I usually just lurk here and have been for over a year, but last night I probly ruined whatever small gains that we've made and I don't know if I can keep doing this.

Background: Married 23 yrs, together 25, we have 4 children, 23, 21, near 18 and 11. I'm 46 and H is 52. We have a house full of cats, dogs & horses. I have a full time job and worked nights for 15 years while husband has been self-employed for most of that
time. I started working full time days 4 or five years ago. To say it's been feast or famine is not an understatement. But we made it and we continue to do so.

My H started slowly withdrawing about 5 years ago from the family. It started as just watching tv on the porch rather than coming inside and watching with us, then he didn't want to go anywhere or do anything that he normally would want to do. He wouldn't ride as often, he didn't want to go out, etc. He was here but not fully and we just kind of joked that he was getting persnickety. When our son stopped playing college b-ball a couple years ago because his girlfriend was pregnant that's when things got real dark. He started going to bed earlier and earlier, he became more negative, he was waking up in the middle of the night and going down to couch, etc. This went on for months. I tried to to be there if he wanted to talk. I tried different approaches, sweet & sensitive, demanding and bitchy, etc. I tried leaving him alone, I tried forcing him to take part, everything.

During this time he developed a friendship with an older married woman, a client he was doing a huge remodel for. I actually knew her first and was also friendly with her on a very casual level. He spent many, many hours there and became quite attached. Can we say blazing EMOTIONAL AFFAIR. I don't know if it became physical or not. What I do know is that he bought her a $300 pair of sapphire earring for her horses birthday to make the jewels in her horses headstall.

The whole bomb thing dropped a week before Thanksgiving 2006. The whole "I'm not sure we should spend the rest of our lives together" and "we probably never should have gotten married" etc.

We limped through the rest of 2006 and for most of 2007 H spent building a house for a client in another state, coming home on weekends at first, staying with us, and then eventually staying with his dad just down the road.
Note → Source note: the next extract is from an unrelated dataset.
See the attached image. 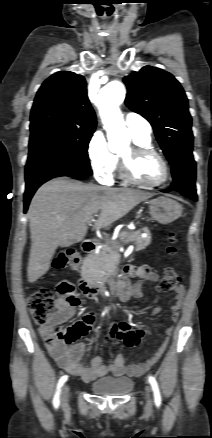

He went form his initial "I'm not sure. ." statement to "I want a divorce" within a couple months. He wanted the divorce to be final by the time the house was complete. I told him that there was no way I would support that, that he didn't get to just leave us for 8 months and then just come home to a brand new shiny life while we just had to make do. Anyway, he agreed to wait to file.

While he was gone, he stayed in constant contact with MOW and when he was here he spent every weekend "working" on her house and barn. That barn, I swear, could have been built 6 times by now!

So, anyway, he finished the house in August, has been living with his Dad, filed in October, has not said much about divorce since. During one argument he said that the reason he was waiting is because his lawyer said if we waited to divorce until the end of the year we could file our taxes jointly and save him thousands in taxes.

So, that's where we are. We have made many small baby steps, have had many huge backslides and last nights back slide was one I don't think we can get through.

It got ugly, it got physical and I can pretty much say that it was all my fault! I lost control. I didn't back off. He tried to head it off and I kept coming at him.

I'm just so tired of it all. I'm tired of walking on eggshells and of being secondary and not having any rights and having to be constantly sucking it up. I'm sick of not knowing or trusting where he is and of adding up two plus two and getting seventeen, of not being able to trust my instincts anymore because I've been lied to so much, and of becoming someone I'm ashamed of. I'm tired of always being wrong. When do I get to win?

He actually seems to be reconnecting better to the kids and has been spending more positive time with them and with us but I am getting so impatient and so fricking tired of being the one who he shuts his smile off to.

There have been many positives even in his attitude towards me but, again, I'm afraid that last night I really f*cked everything up!

I have read DR cover to cover so many times, have talked to DB coaches twice and have read everything I can get my hands on. I come to these boards and see everything you guys are going through and I see my situation mirrored in yours. I am just running out of energy and hope and don't know how much longer I can keep doing this. I want to be loved and respected again. I want to ML again with some one who doesn't insist that it's just sex.

I'm so sorry that I seem to be making everything worse when all I want is to make everything better.